Your answer must be an exact copy of every record.

BEGIN

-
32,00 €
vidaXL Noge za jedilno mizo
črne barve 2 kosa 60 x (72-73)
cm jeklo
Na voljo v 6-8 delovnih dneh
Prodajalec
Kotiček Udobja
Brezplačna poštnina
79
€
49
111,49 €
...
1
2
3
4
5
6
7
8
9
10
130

END

ANSWER BOX:
-
32,00 €
vidaXL Noge za jedilno mizo
črne barve 2 kosa 60 x (72-73)
cm jeklo
Na voljo v 6-8 delovnih dneh
Prodajalec
Kotiček Udobja
Brezplačna poštnina
79
€
49
111,49 €
...
1
2
3
4
5
6
7
8
9
10
130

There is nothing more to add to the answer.